One of those examples was in 1916. The United States was not yet involved in World War I. Mexico was in the middle of an extended civil war, with at least four major warlords all claiming to be president of Mexico. There was widespread and openly expressed racism in America—with Democratic newspapers in the forefront, talking about how whites were committing “race suicide” by failing to reproduce as fast as blacks. Republican newspapers, such as the Los Angeles Times (this was a long time ago), were strong proponents of racial equality. Millions of Mexicans fled the barbaric violence by coming to the United States.
Our government betrayed the most pro-American of the warlords, Pancho Villa, and in retaliation, he attacked the border town of Columbus, New Mexico, killing eighteen Americans. Ugly anti-Mexican incidents were already happening because of the murder of Americans in Mexico, and a series of military raids into Texas starting in 1915, with the goal of reconquering the Southwest. Acts of sabotage along the border, and reports from informants of plans to blow up government buildings in Los Angeles, soon led to concerns about Villa supporters in the United States. In addition, Mexicans living in the United States were reportedly buying large caliber handguns, exhausting the inventories of used gun stores.
While the Los Angeles police chief saw this sudden demand for firearms as evidence of some sort of potential insurrection, another explanation might be self-defense. There was a similar emptying of gun stores in El Paso, Texas, where the white population was arming itself for defense against another border incursion. The Times reported—once the crisis had passed in Los Angeles—that Mexicans in Nogales had been buying arms, “though as individuals, probably in fear of harm from the Americans in the event of war.” Especially because the guns purchased in Los Angeles were “heavy revolvers,” far better suited to defense than offense, and the Columbus raid inflamed sentiments against Mexicans, self-defense is at least as plausible an explanation for Mexicans buying guns as insurrection. Nonetheless, the police chief issued the following order (with no apparent legal basis): “No guns can be sold to Mexicans and all dealers who have used guns for window displays have been ordered to take them from the windows and to show them to no Mexican until the embargo is lifted.”
A bit farther back in history, the Continental Congress directed the colonial governments “to cause all persons to be disarmed..., who are notoriously disaffected to the cause of America, or who have not associated, and shall refuse to associate, to defend, by arms, these United Colonies...”
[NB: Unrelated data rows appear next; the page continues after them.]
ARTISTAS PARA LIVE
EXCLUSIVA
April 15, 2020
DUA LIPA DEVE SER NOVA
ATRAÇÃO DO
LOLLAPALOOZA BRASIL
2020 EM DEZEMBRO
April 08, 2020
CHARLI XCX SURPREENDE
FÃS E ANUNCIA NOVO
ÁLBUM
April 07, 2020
Different colonies achieved this in different ways. Contrary to some who have seen this disarming of Tories as evidence that there was no specific right to possess arms, these laws often affected much more than gun ownership, impairing a great many rights that are generally recognized today. Virginia required loyalty oaths of all citizens, with those refusing facing “the loss of weapons and the franchise, sacrificing as well all right to public office, jury duty, sue for debt, and purchase property.” Pennsylvania’s 1777 Test Act similarly required all free white males to swear a loyalty oath, with those refusing prohibited from, “serving on juries, suing for any debts, electing or being elected, buying, selling or transferring any lands..., and shall be disarmed.” The rationale was, “allegiance and protection are reciprocal, and those who will not bear the former are not nor ought not to be entitled to the benefits of the latter…” These lists included all the rights and responsibilities of citizenship, similar to how current U.S. law prohibits firearms purchase by those who have renounced U.S. Citizenship.
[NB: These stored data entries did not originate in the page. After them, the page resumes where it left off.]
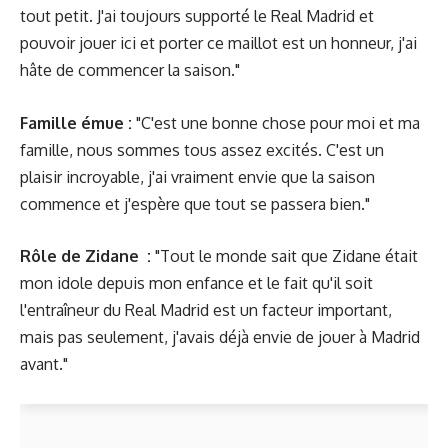
tout petit. J'ai toujours supporté le Real Madrid et
pouvoir jouer ici et porter ce maillot est un honneur, j'ai
hâte de commencer la saison."
Famille émue :
"C'est une bonne chose pour moi et ma
famille, nous sommes tous assez excités. C'est un
plaisir incroyable, j'ai vraiment envie que la saison
commence et j'espère que tout se passera bien."
Rôle de Zidane :
"Tout le monde sait que Zidane était
mon idole depuis mon enfance et le fait qu'il soit
l'entraîneur du Real Madrid est un facteur important,
mais pas seulement, j'avais déjà envie de jouer à Madrid
avant."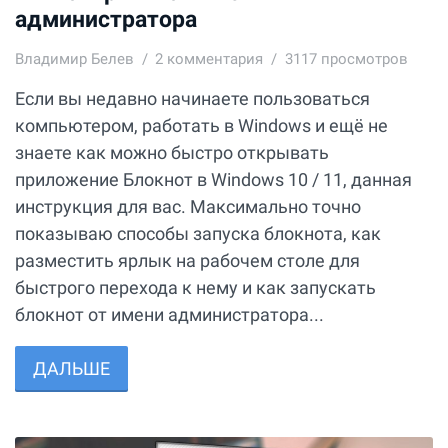
администратора
Владимир Белев
2
комментария
3117 просмотров
Если вы недавно начинаете пользоваться
компьютером, работать в Windows и ещё не
знаете как можно быстро открывать
приложение Блокнот в Windows 10 / 11, данная
инструкция для вас. Максимально точно
показываю способы запуска блокнота, как
разместить ярлык на рабочем столе для
быстрого перехода к нему и как запускать
блокнот от имени администратора...
ДАЛЬШЕ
I worry about what might happen in the future, under circumstances that are dreadful, and might seem to justify disarming particular persons who have not yet committed a crime. Still, there is nothing theoretical about what happened in New Orleans. On balance, while there is a small risk that such laws prohibiting emergency gun confiscation may cause serious problems in the future, there is no question that gun confiscations after Katrina disarmed those who had the most clear-cut need to be armed. If the nightmare scenario that I have described above happens, I suspect that police departments will do what needs to be done at the time (even if it violates these new laws), and throw themselves on the mercy of the courts. I can't claim to be happy about this, but if the nightmare scenario happens, there may be no good choices—or the best of several bad choices.
Clayton E. Cramer is a software engineer and historian. His last book was Concealed Weapon Laws of the Early Republic: Dueling, Southern Violence, and Moral Reform (Praeger Press, 1999). His web site is http://www.claytoncramer.com.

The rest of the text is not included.